Let's look at the class definition for Monad, and the Monad instance for Maybe and State. This introduces a few new things:

class Monad f where
  return :: a -> f a
  (>>=) :: f a -> (a -> f b) -> f b

instance Monad Maybe where 
  return = Just

  Nothing >>= _ = Nothing
  Just x >>= f = f x

data State s a = State { runState :: s -> (a, s) }

instance Monad (State s) where
  return a = State $ \s -> (a, s) 
  a >>= f = State $ \s0 -> case runState a s0 of
    (ar, s1) -> runState (f ar) s1 

In Haskell, unit and flatMap are named return and >>= (pronounced 'bind'). Notice that we didn't need to construct a type lambda like we did in chapter 11, we just partially applied the State type constructor by leaving off its second parameter.

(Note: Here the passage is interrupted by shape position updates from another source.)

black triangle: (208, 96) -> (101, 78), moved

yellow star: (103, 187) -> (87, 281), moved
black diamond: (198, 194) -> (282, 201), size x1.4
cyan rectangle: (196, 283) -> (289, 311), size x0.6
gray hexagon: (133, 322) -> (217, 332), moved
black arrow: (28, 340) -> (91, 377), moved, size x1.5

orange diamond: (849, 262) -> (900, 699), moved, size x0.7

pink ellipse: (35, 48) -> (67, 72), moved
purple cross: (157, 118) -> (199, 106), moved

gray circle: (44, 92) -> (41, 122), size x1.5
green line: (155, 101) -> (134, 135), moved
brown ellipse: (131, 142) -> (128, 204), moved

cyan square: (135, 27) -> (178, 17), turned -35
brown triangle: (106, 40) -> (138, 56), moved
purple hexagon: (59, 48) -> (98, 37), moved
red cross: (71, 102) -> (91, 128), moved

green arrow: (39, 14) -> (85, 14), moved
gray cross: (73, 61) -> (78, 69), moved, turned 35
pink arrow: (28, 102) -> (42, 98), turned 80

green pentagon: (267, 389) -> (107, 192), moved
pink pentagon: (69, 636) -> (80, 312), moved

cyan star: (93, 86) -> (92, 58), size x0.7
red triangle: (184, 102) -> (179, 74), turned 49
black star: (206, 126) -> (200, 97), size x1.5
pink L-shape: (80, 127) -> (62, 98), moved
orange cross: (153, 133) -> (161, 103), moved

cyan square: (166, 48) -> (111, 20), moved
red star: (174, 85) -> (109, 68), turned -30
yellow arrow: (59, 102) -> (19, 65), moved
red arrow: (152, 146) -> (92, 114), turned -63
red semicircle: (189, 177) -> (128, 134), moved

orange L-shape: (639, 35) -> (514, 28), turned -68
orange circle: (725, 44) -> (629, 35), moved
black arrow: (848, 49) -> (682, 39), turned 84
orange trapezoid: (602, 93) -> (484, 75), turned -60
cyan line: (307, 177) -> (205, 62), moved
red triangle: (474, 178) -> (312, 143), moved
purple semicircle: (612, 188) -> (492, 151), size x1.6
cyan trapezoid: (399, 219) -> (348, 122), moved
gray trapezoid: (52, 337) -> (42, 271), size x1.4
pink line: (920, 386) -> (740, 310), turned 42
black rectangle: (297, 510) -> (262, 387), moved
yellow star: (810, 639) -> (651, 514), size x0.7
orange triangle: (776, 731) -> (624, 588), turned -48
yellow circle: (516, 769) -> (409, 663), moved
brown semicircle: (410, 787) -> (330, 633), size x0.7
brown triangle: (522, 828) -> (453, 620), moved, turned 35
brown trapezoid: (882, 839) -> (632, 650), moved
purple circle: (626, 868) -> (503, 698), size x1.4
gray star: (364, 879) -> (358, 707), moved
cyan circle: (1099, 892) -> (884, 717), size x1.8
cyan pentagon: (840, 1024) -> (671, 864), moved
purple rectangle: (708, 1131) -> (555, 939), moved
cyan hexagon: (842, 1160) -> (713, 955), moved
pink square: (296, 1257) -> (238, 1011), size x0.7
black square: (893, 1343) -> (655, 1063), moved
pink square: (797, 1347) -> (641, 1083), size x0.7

Haskell also includes an analogue of for-comprehension syntax, called do-notation. Here's an example:

main :: IO () 
main = do 
  putStr "Echo-inator v2.0" 
  s <- readLine
  putStr s

This is equivalent to:

main = 
  putStr "Echo-inator v2.0" >>= \_ -> -- As in Scala, we use '_' for an ignored function parameter
  readLine >>= \s -> 
  putStr s

Unlike Scala's for comprehensions, we aren't required to end with a yield, and we don't have to extract a value from each monadic expression in the do block. Here's the equivalent Scala:

def main = for {
  _ <- putStr("Echo-inator v2.0")
  s <- readLine
  _ <- putStr(s)
} yield ()

Conclusion

This appendix has only scratched the surface of Haskell, but should provide you with a foundation for reading papers, blog posts, and other resources that use Haskell. We recommend the Haskell Wikibook as a good reference for learning more of the details of Haskell's syntax.